David Rosenberg, chief economist at Canadian wealth manager Gluskin Sheff, learned one critical lesson from the aftermath of the 1987 stock market crash – “no matter how strong the economy is, nothing is more important than Fed policy and liquidity”. In the wake of that particular crash, then-Federal Reserve boss Alan Greenspan cut rates rapidly, establishing a pattern which “came to be known as the ‘Greenspan put’”.
But investors beware: those days are over, says Rosenberg. He reckons that the new Fed chief, Jerome Powell, (pictured) is going to be a lot more like Greenspan’s predecessor, Paul Volcker.

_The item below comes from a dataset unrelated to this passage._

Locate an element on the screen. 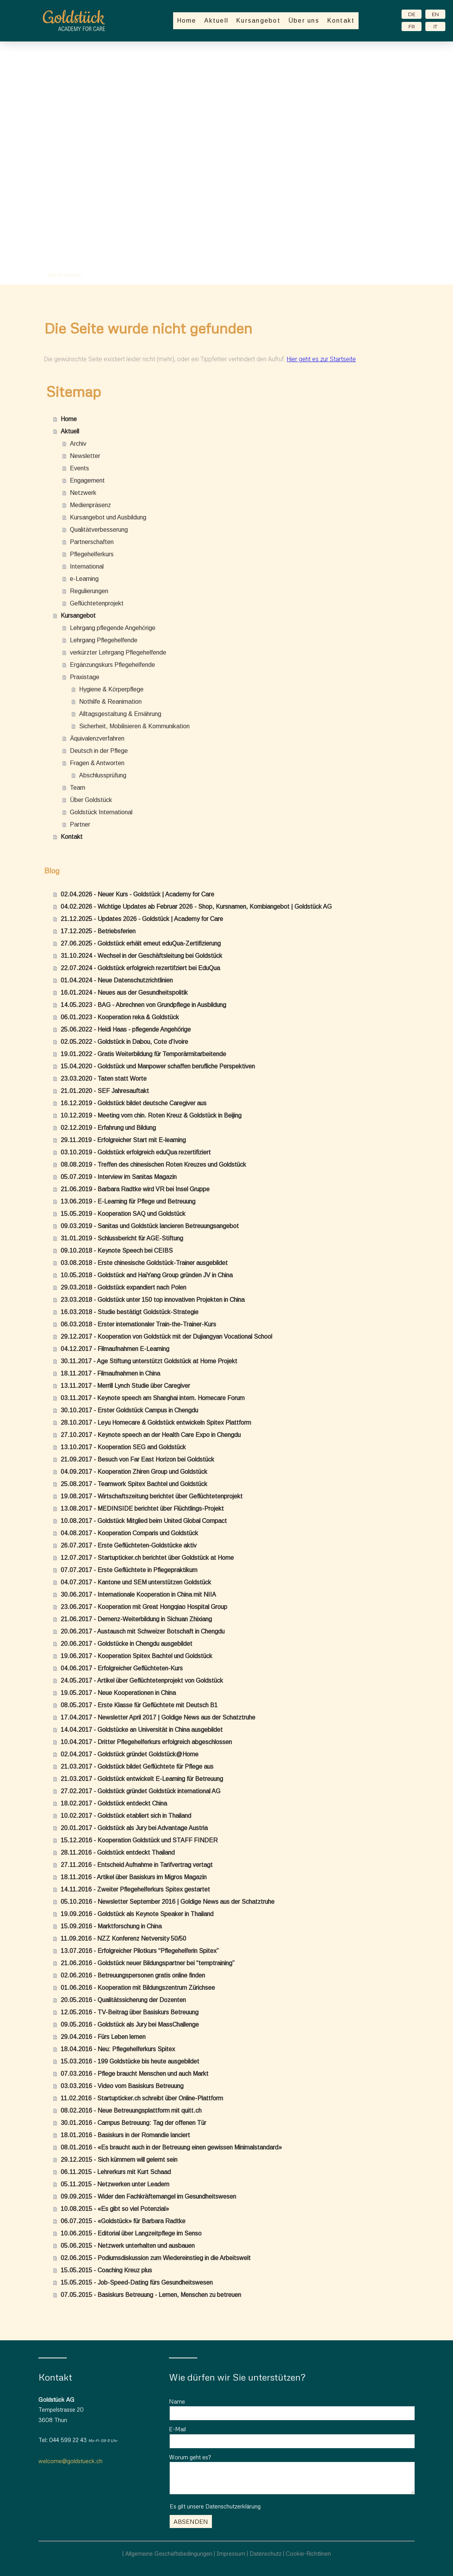 This screenshot has height=2576, width=453. Goldstück International is located at coordinates (101, 812).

While Volcker “killed inflation,” Powell “will kill the economy’s chronic dependence on asset inflation instead of real fundamentals like productivity”.
Of course, that will be a shock for a market that has grown used to being bailed out by the central bank every time there’s a hint of a wobble. Yet with inflationary pressure continuing to build, the Fed may not feel it has any other choice but to keep raising rates, even if economic growth shows signs of cooling.
Rosenberg notes that gold has been holding its own amid the sell-off. And little wonder: “sentiment is so washed out and market positioning is its most bearish in 17 years”, meaning it doesn’t take much of a shift in attitude to send the price higher. As a result, “the technical picture on bullion is looking much better” than over the past few months.